**What you will do:** Exactly as written, transcribe the data from its opening line through the line containing "Visualizza questo post su Instagram". Leave every picture out.
+++ Material for the task
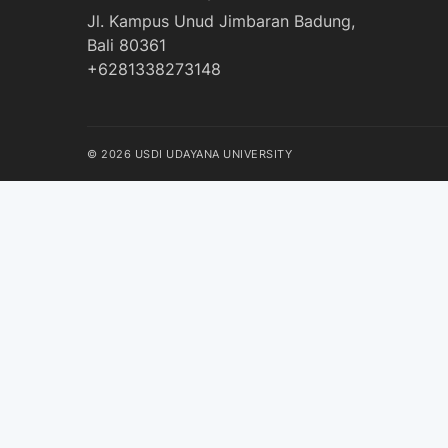
Jl. Kampus Unud Jimbaran Badung,
Bali 80361
+6281338273148
© 2026 USDI UDAYANA UNIVERSITY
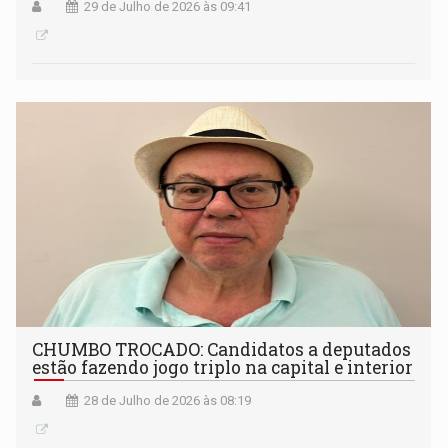
29 de Julho de 2026 às 09:41
CHUMBO TROCADO: Candidatos a deputados
estão fazendo jogo triplo na capital e interior
28 de Julho de 2026 às 08:19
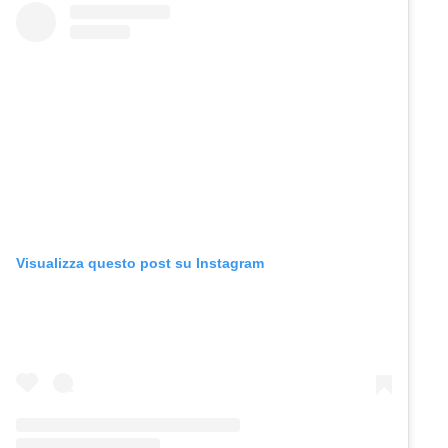
Visualizza questo post su Instagram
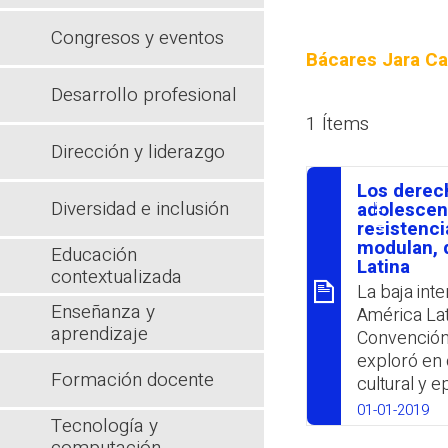
Congresos y eventos
Bácares Jara C
Desarrollo profesional
1 Ítems
Dirección y liderazgo
Los derech
Diversidad e inclusión
סיכום
adolescent
resistenc
modulan, 
Educación
Latina
contextualizada
La baja int
Enseñanza y
América Lat
aprendizaje
Convención
exploró en 
Formación docente
cultural y e
concepción 
01-01-2019
Tecnología y
como sujeto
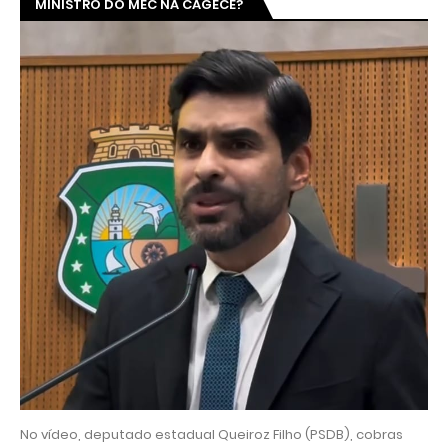
MINISTRO DO MEC NA CAGECE?
No vídeo, deputado estadual Queiroz Filho (PSDB), cobras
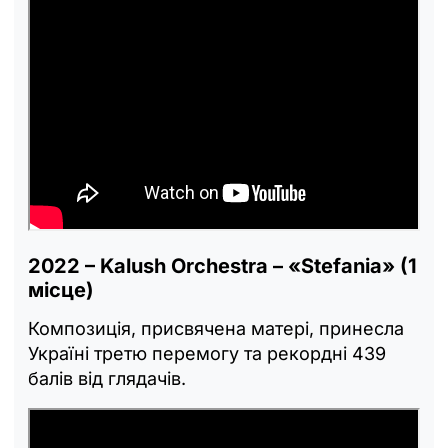
2022 – Kalush Orchestra – «Stefania» (1
місце)
Композиція, присвячена матері, принесла
Україні третю перемогу та рекордні 439
балів від глядачів.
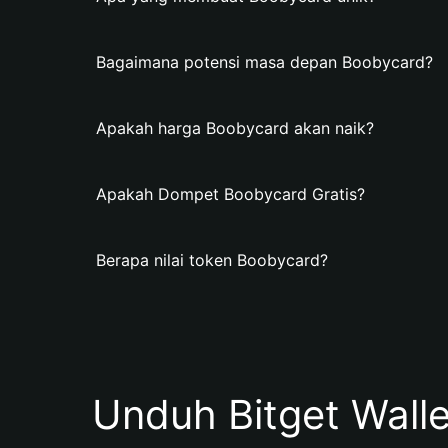
Bagaimana potensi masa depan Boobycard?
Apakah harga Boobycard akan naik?
Apakah Dompet Boobycard Gratis?
Berapa nilai token Boobycard?
Unduh Bitget Wall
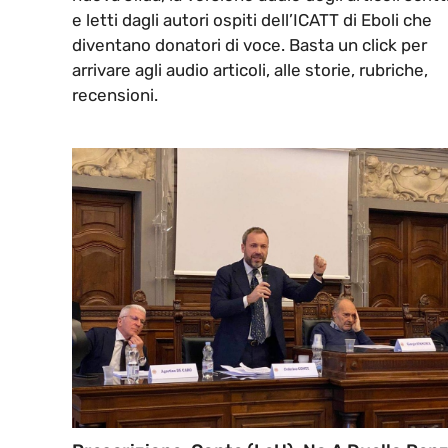
e letti dagli autori ospiti dell’ICATT di Eboli che
diventano donatori di voce. Basta un click per
arrivare agli audio articoli, alle storie, rubriche,
recensioni.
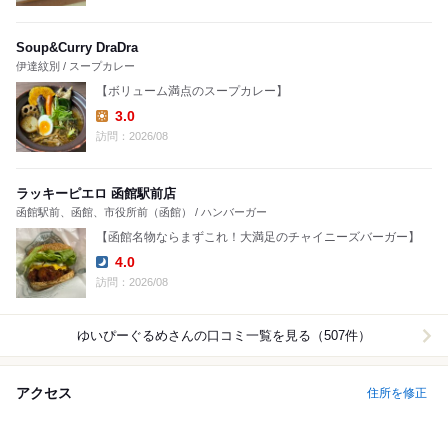
Soup&Curry DraDra
伊達紋別 / スープカレー
【ボリューム満点のスープカレー】
3.0
Lunch:
訪問：2026/08
ラッキーピエロ 函館駅前店
函館駅前、函館、市役所前（函館） / ハンバーガー
【函館名物ならまずこれ！大満足のチャイニーズバーガー】
4.0
Dinner:
訪問：2026/08
ゆいぴーぐるめ
さんの口コミ一覧を見る（507件）
アクセス
住所を修正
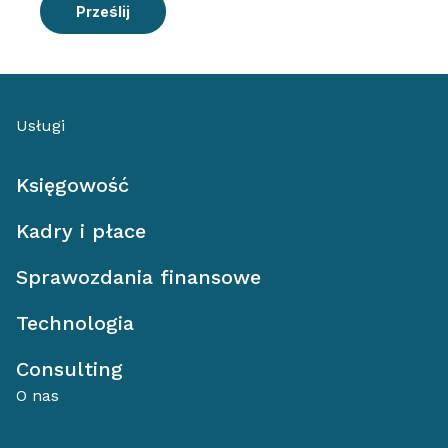
Prześlij
Usługi
Księgowość
Kadry i płace
Sprawozdania finansowe
Technologia
Consulting
O nas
++++++
**Response to the task:**
Jl. Kampus Unud Jimbaran Badung,
Bali 80361
+6281338273148
© 2026 USDI UDAYANA UNIVERSITY
29 de Julho de 2026 às 09:41
CHUMBO TROCADO: Candidatos a deputados
estão fazendo jogo triplo na capital e interior
28 de Julho de 2026 às 08:19
Visualizza questo post su Instagram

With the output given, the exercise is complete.